If you’re in such a hurry that you can’t wait to stop the car before reaching for spare cash, think about simplifying matters. You can attach a transponder to the car windshield, automatically paying bridge and highway tolls. You can also make use of mobile payment apps that sync your credit card account with a mobile phone so you never have to reach for a wallet again.
We all recognize how distracting mobile phones can be for drivers. How about passengers holding mobile phones who flood the driver with pictures, music, and other information that pops onto the screen? Or passengers who just have a lot to say to the driver, even if they don’t have a phone in hand? Sometimes, the most dangerous distractions are the ones who doesn’t have an off switch and whose feelings may be hurt if you ask them to please quiet down.
A driver’s first responsibility is to drive safely. It’s natural to look at someone you’re talking to. And it’s polite to give your full attention. But safety comes first while driving.
Anytime we gawk out the side window of the car, we’re in danger of distracted driving. It may be a traffic accident or an eye-catching billboard. Just remember, if something is distracting you, it may be distracting others too. The only thing more dangerous than one distracted driver is multiple distracted drivers near each other.
If you’re especially curious about something you see on the roadside, make a mental note and see what you can find out when you’re not driving. You might find more information on social media, or by asking a friend.

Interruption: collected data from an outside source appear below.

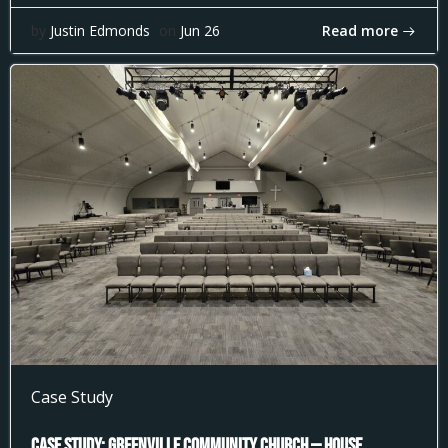
Read more
by
Justin Edmonds
on
Jun 26
Case Study
Case Study: Greenville Community Church — House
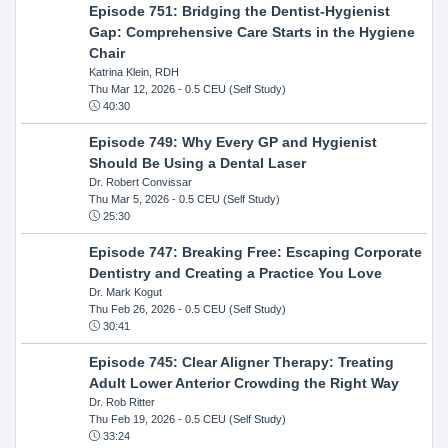
Episode 751: Bridging the Dentist-Hygienist
Gap: Comprehensive Care Starts in the Hygiene
Chair
Katrina Klein, RDH
Thu Mar 12, 2026
- 0.5 CEU (Self Study)
40:30
Episode 749: Why Every GP and Hygienist
Should Be Using a Dental Laser
Dr. Robert Convissar
Thu Mar 5, 2026
- 0.5 CEU (Self Study)
25:30
Episode 747: Breaking Free: Escaping Corporate
Dentistry and Creating a Practice You Love
Dr. Mark Kogut
Thu Feb 26, 2026
- 0.5 CEU (Self Study)
30:41
Episode 745: Clear Aligner Therapy: Treating
Adult Lower Anterior Crowding the Right Way
Dr. Rob Ritter
Thu Feb 19, 2026
- 0.5 CEU (Self Study)
33:24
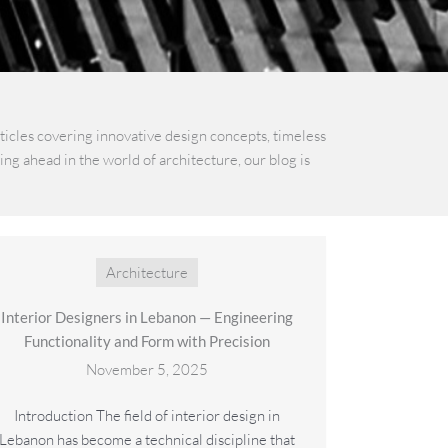
rticles covering innovative design concepts, timeless
ng ahead in the world of architecture, our blog is
Architecture
Interior Designers in Lebanon — Engineering
Functionality and Form with Precision
November 5, 2025
Introduction The field of interior design in
Lebanon has become a technical discipline that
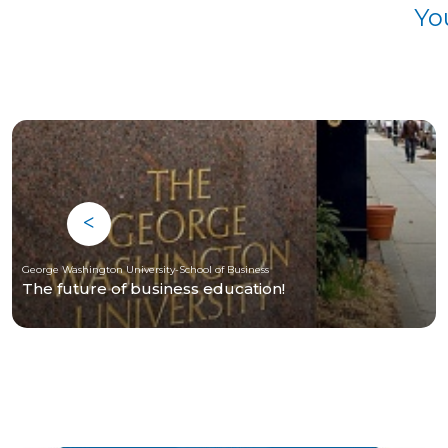
Yo
George Washington University-School of Business
The future of business education!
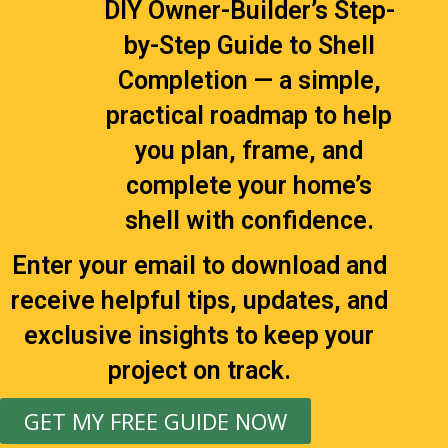
DIY Owner-Builder’s Step-
by-Step Guide to Shell
Completion — a simple,
practical roadmap to help
you plan, frame, and
complete your home’s
shell with confidence.
Enter your email to download and
receive helpful tips, updates, and
exclusive insights to keep your
project on track.
GET MY FREE GUIDE NOW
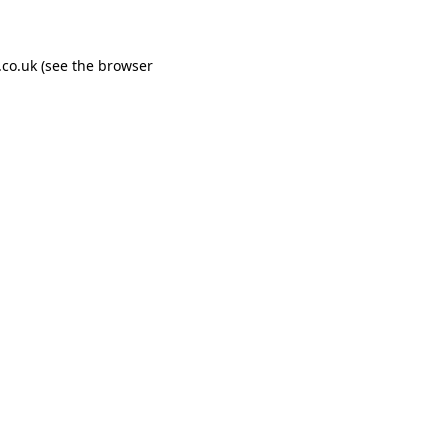
co.uk
(see the
browser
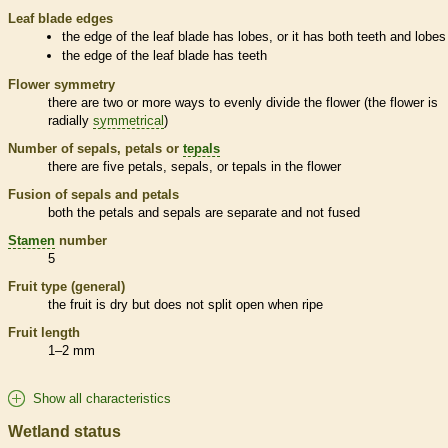
Leaf blade edges
the edge of the leaf blade has lobes, or it has both teeth and lobes
the edge of the leaf blade has teeth
Flower symmetry
there are two or more ways to evenly divide the flower (the flower is
radially
symmetrical
)
Number of sepals, petals or
tepals
there are five petals, sepals, or
tepals
in the flower
Fusion of sepals and petals
both the petals and sepals are separate and not fused
Stamen
number
5
Fruit type (general)
the fruit is dry but does not split open when ripe
Fruit length
1–2 mm
Show all characteristics
Wetland status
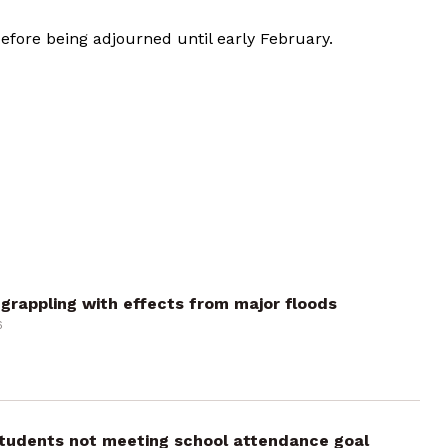
efore being adjourned until early February.
grappling with effects from major floods
6
 students not meeting school attendance goal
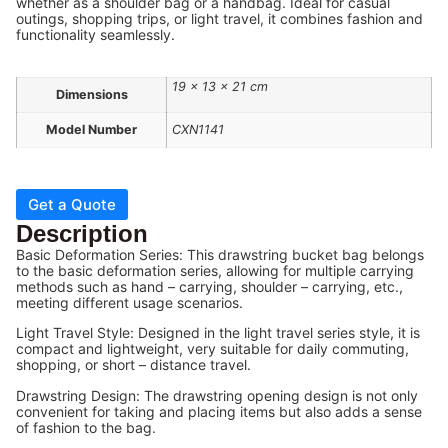
whether as a shoulder bag or a handbag. Ideal for casual
outings, shopping trips, or light travel, it combines fashion and
functionality seamlessly.
19 × 13 × 21 cm
Dimensions
Model Number
CXN1141
Get a Quote
Description
Basic Deformation Series: This drawstring bucket bag belongs
to the basic deformation series, allowing for multiple carrying
methods such as hand – carrying, shoulder – carrying, etc.,
meeting different usage scenarios.
Light Travel Style: Designed in the light travel series style, it is
compact and lightweight, very suitable for daily commuting,
shopping, or short – distance travel.
Drawstring Design: The drawstring opening design is not only
convenient for taking and placing items but also adds a sense
of fashion to the bag.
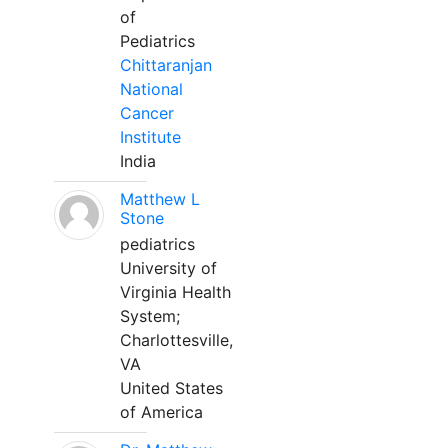
of
Pediatrics
Chittaranjan
National
Cancer
Institute
India
Matthew L
Stone
pediatrics
University of
Virginia Health
System;
Charlottesville,
VA
United States
of America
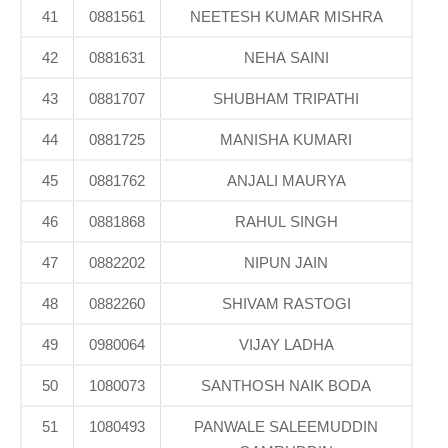
41
0881561
NEETESH KUMAR MISHRA
42
0881631
NEHA SAINI
43
0881707
SHUBHAM TRIPATHI
44
0881725
MANISHA KUMARI
45
0881762
ANJALI MAURYA
46
0881868
RAHUL SINGH
47
0882202
NIPUN JAIN
48
0882260
SHIVAM RASTOGI
49
0980064
VIJAY LADHA
50
1080073
SANTHOSH NAIK BODA
51
1080493
PANWALE SALEEMUDDIN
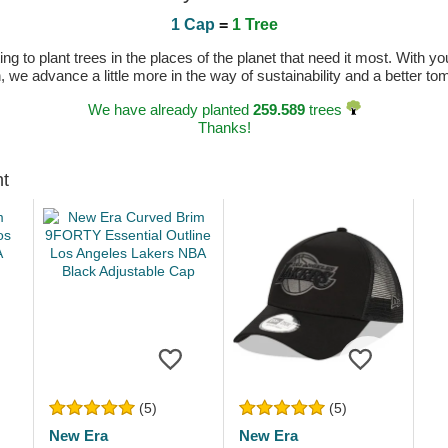
1 Cap
=
1 Tree
 to plant trees in the places of the planet that need it most. With you
n, we advance a little more in the way of sustainability and a better t
We have already planted
259.589
trees
Thanks!
ht
(5)
(5)
New Era
New Era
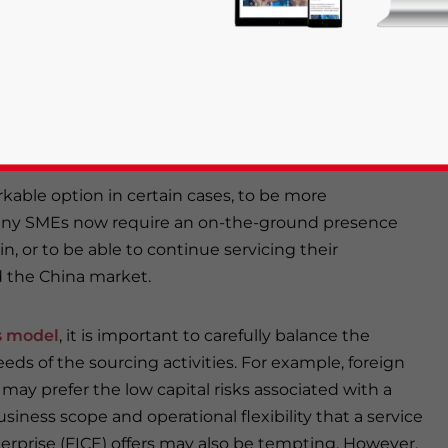
s (particularly those new to China) to decide on the
land sourcing activities. With so many quality control
 sourcing services and B2B online platforms that allow
t it could be just as effective to utilize a
rties to get the job done.
rkable option in certain cases, to be more
many SMEs now require an on-the-ground presence
rivacy Policy
Statement for this website. Please send me 
in, or to be able to continue servicing their
d the China market.
nsitive
s model
, it is important to carefully balance the
eds of the sourcing activities. For example, foreign
y prefer the low capital risks associated with a
usiness scope and operational flexibility that a service
rprise (FICE) offers may also be tempting. However,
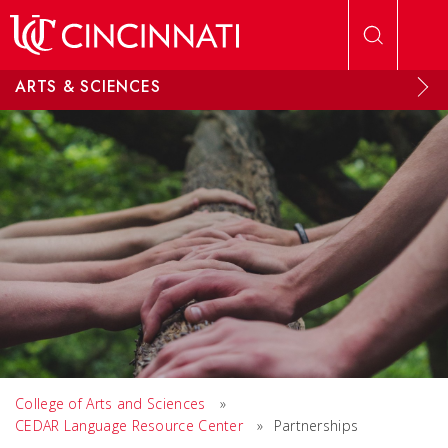
Skip to main content
ARTS & SCIENCES
College of Arts and Sciences
»
CEDAR Language Resource Center
»
Partnerships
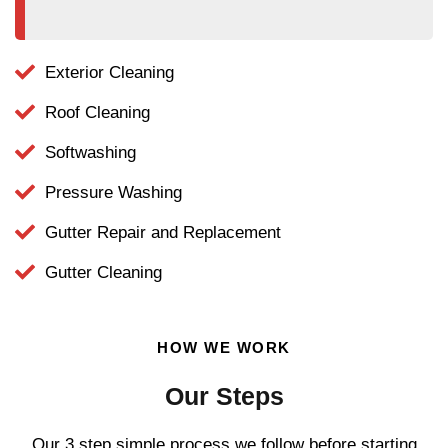
Exterior Cleaning
Roof Cleaning
Softwashing
Pressure Washing
Gutter Repair and Replacement
Gutter Cleaning
HOW WE WORK
Our Steps
Our 3 step simple process we follow before starting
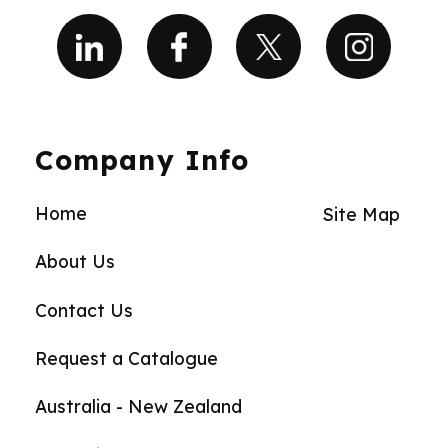
Company Info
Home
Site Map
About Us
Contact Us
Request a Catalogue
Australia - New Zealand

You could also hop on a bicycle and get a better, safer look from the side of the road.
While you may think no one reads while driving, a 2011 study by the Centers for Disease Control and Prevention found that 31 percent of adults admitted to sending or reading email or text messages while driving.
Willpower, people. Sometimes, it’s that simple. We know reading while driving is hugely dangerous. Please don’t do it.
It takes hand-eye coordination to drive. And to send a text message. As we said earlier, in a matter of seconds, you can drive the length of a football field with your eyes completely off the road.
The Do Not Disturb setting on your phone comes in handy with a lot of driver distractions. Use it so other people know you are driving and so you remember where a driver’s priorities ought to be. Then, check messages and respond when you stop or arrive at your destination.